真大気速度(TAS)計算ツールの使い方
本真大気速度(TAS)計算ツールは、計器上で表示される指示対気速度(IAS)に、高度や気温による空気密度の補正を加えて**真大気速度(True Airspeed / TAS)**を自動計算するツールです。
- 入力項目の設定: 計器に表示されている指示対気速度(IAS)、現在の飛行高度(または気圧高度)、および外気気温(OAT)を入力します。
- 単位の選択: 速度単位(ノット kt、km/h、mph など)や高度単位(フィート ft、メートル m)をドロップダウンから選択します。
- 結果の確認: 入力値を変更するとブラウザ上で即座に再計算が行われ、真大気速度(TAS)や密度高度、空気密度補正係数などの詳細データが表示されます。
数値を1つずつ調整しながら計算結果の変化を確認できるため、高度や気温の違いが飛行速度や機体性能に与える影響の比較シミュレーションにも最適です。
速度計算の仕組みと計算式(IAS・CAS・EAS・TAS)
航空機の速度換算において、IASからTASを求める基本的な計算式は以下の通りです:
$$\text{TAS} \approx \text{IAS} \times \sqrt{\frac{\rho_0}{\rho}}$$
ここで $\rho_0$ は海面高度における標準空気密度(約 $1.225 \text{ kg/m}^3$)、$\rho$ は現在高度・気温における空気密度を示します。
航空速度の種類と補正ステップ
- 指示対気速度(IAS / Indicated Airspeed): 機体のピトー管および静圧孔から得られた圧力を対気速度計がそのまま示す速度。
- 較正対気速度(CAS / Calibrated Airspeed): IASから計器誤差および取り付け位置誤差を補正した速度。
- 等価対気速度(EAS / Equivalent Airspeed): CASに高高度・高速飛行時の空気の圧縮性補正を加えた速度。
- 真対気速度(TAS / True Airspeed): EAS(またはCAS)に空気密度の補正を加えた、実際に周囲の大気に対して機体が移動する真の速度。
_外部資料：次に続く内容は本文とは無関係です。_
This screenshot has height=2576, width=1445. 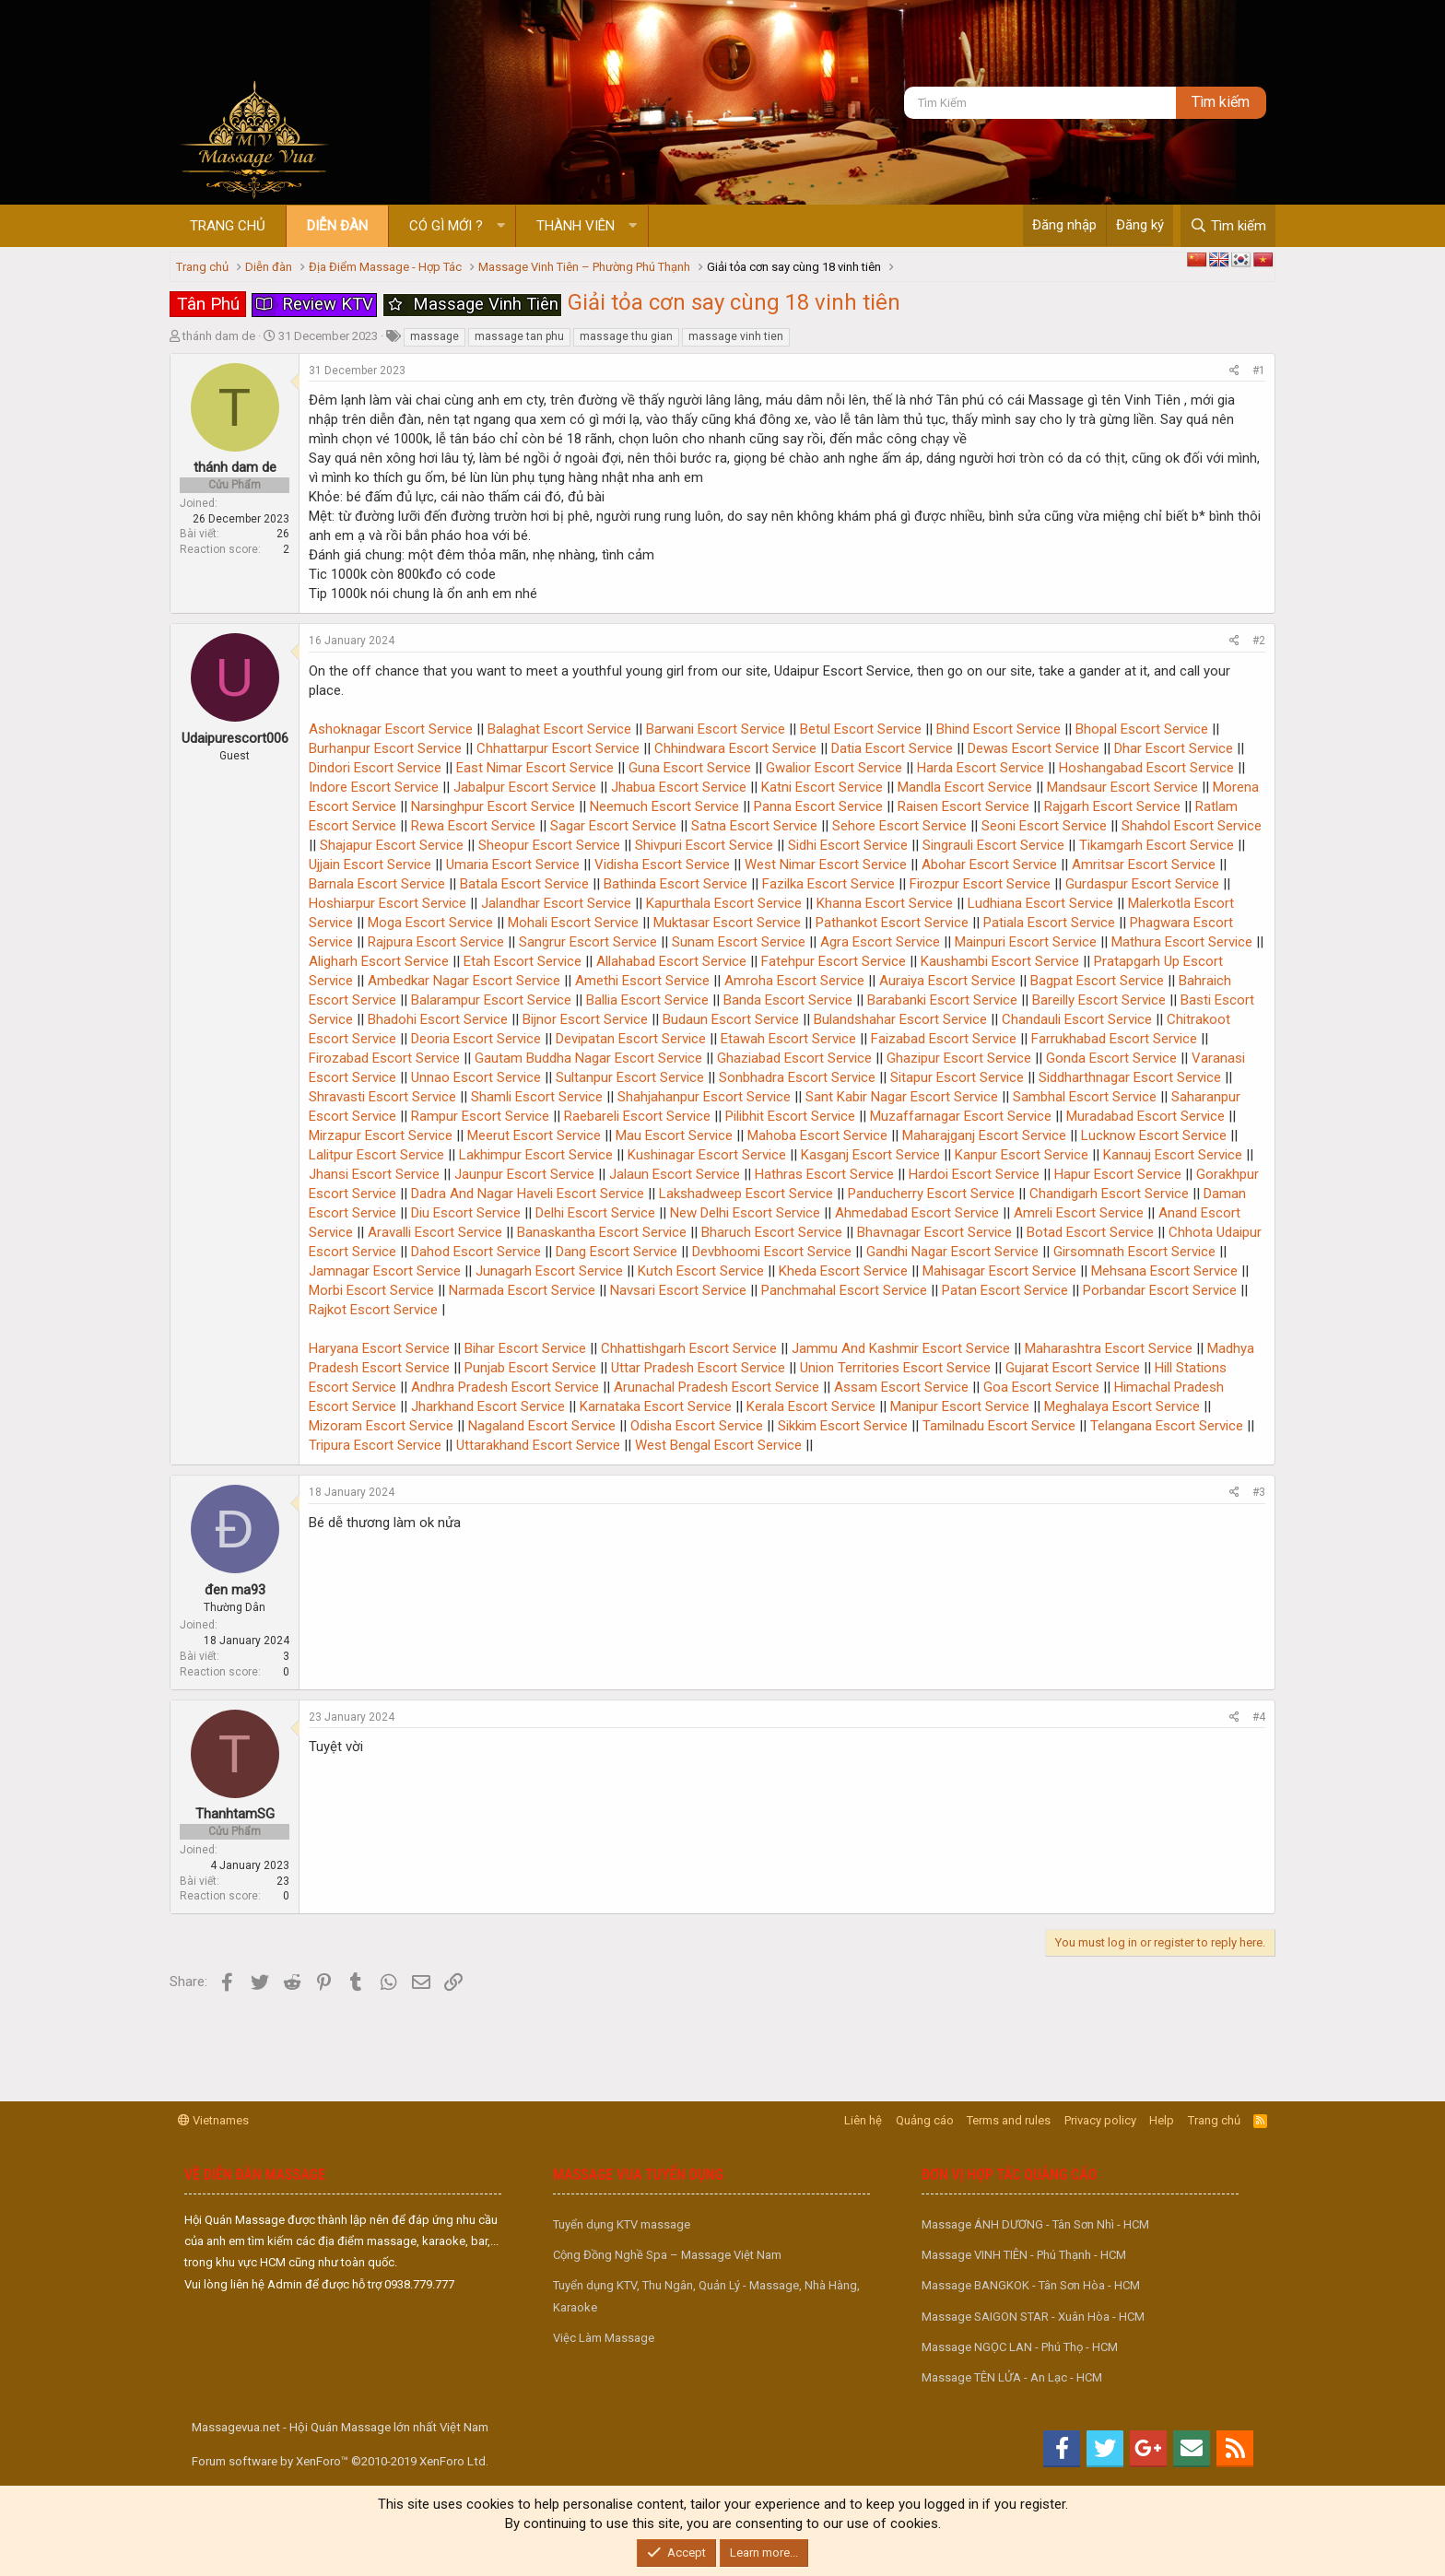 I want to click on Shravasti Escort Service, so click(x=382, y=1096). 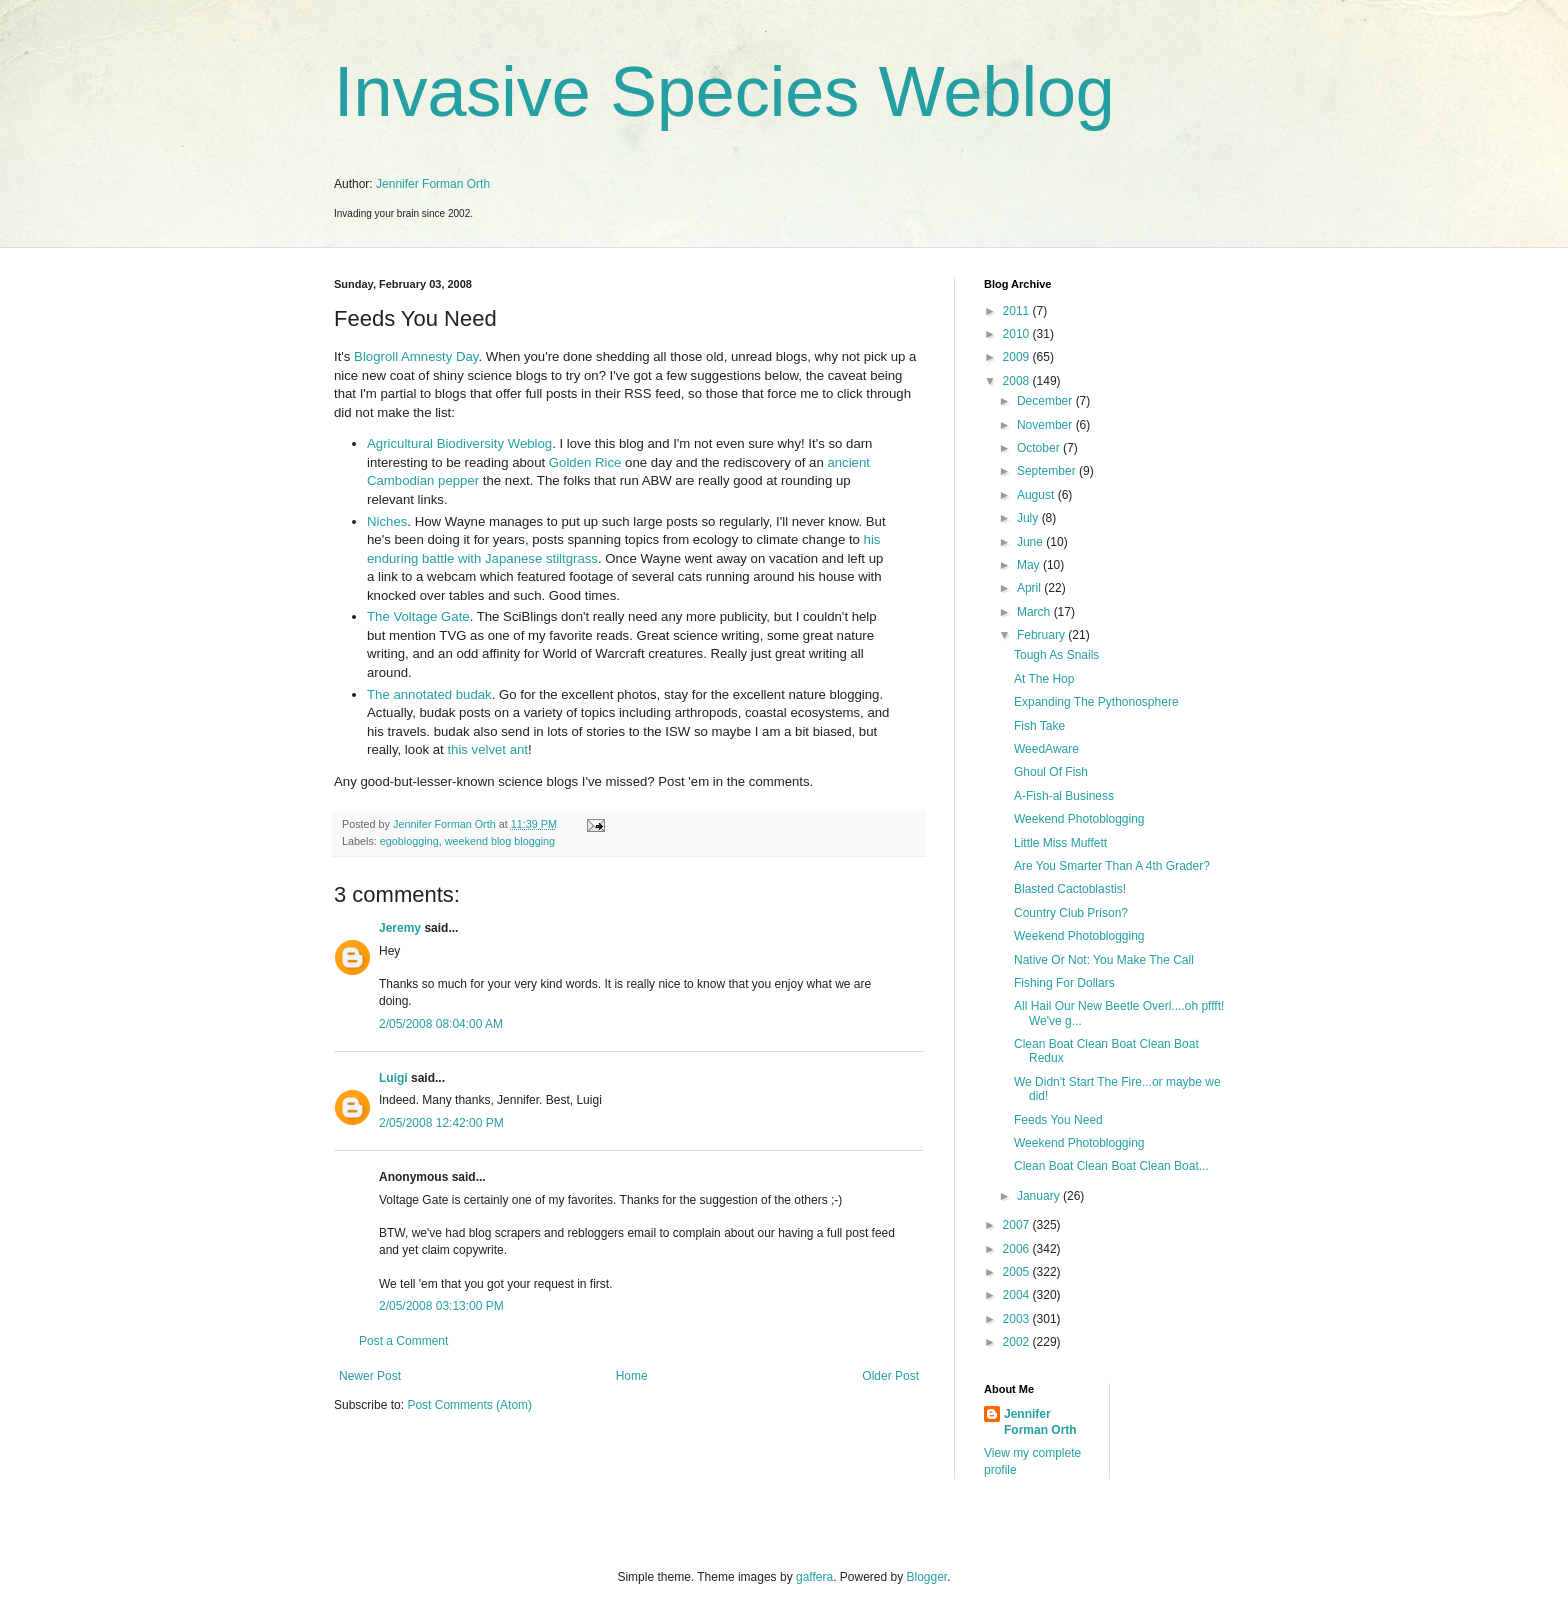 The image size is (1568, 1616). I want to click on Are You Smarter Than A 4th Grader?, so click(1112, 866).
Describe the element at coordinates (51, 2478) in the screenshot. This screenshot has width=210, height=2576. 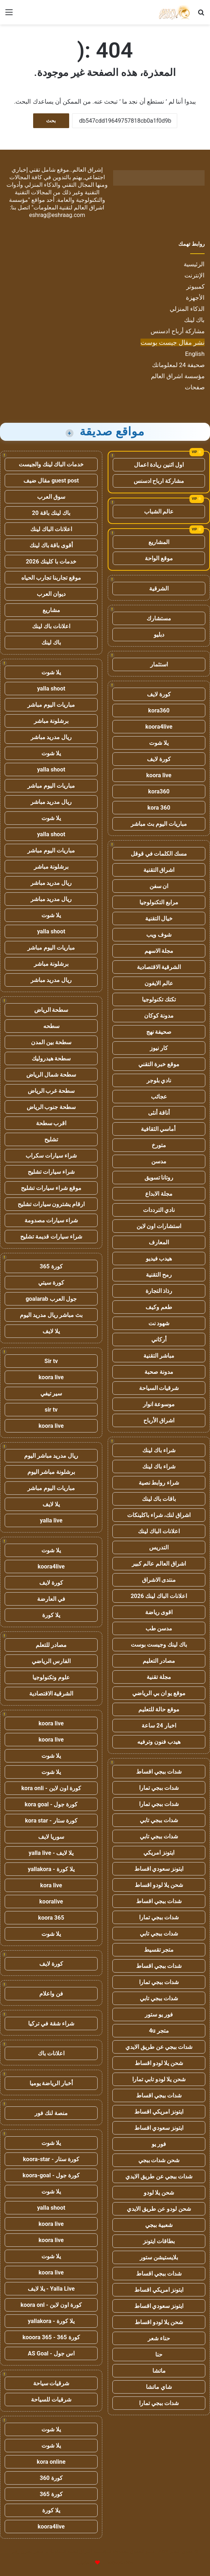 I see `كورة 360` at that location.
高度が上がるにつれて大気圧および空気密度が低下するため、同じ指示対気速度(IAS)であっても実際の真大気速度(TAS)は速くなります。一般的な目安(Rule of thumb)として、高度が1,000フィート上昇するごとにTASはIASより約2%増加します。
真大気速度(TAS)の主な活用場面と注意点
主な活用場面
- 航法計算・フライトプラン作成: 風の影響を考慮して対地速度(GS)を算出し、所要飛行時間や必要燃料量を計算する基礎データとして。
- 航空知識の学習・訓練: 操縦訓練生や航空ファンが、高度・気温・気圧変化と速度の関係を直感的に理解するための学習ツールとして。
- ドローン・ラジコン航空機の事前チェック: 高高度飛行時における機体性能やバッテリー消費傾向の予測。
ご利用上の注意点
本ツールで用いる計算式は国際標準大気(ISA)に基づく実用的近似モデルです。実際の飛行運用では、以下の要因により計算値と誤差が生じる場合があります:
- 実際の気象条件(気圧配置、ローカルな温度偏差)
- 機体ごとの速度較正表(IAS → CAS)
- 計器位置誤差および極度の高高度・高速域でのマッハ数効果
安全に関わる飛行計画や実機の操作においては、必ず航空機飛行マニュアル(POH)、公式の航法計算盤(E6B)、あるいは認定を受けた電子フライトバッグ(EFB)をご利用ください。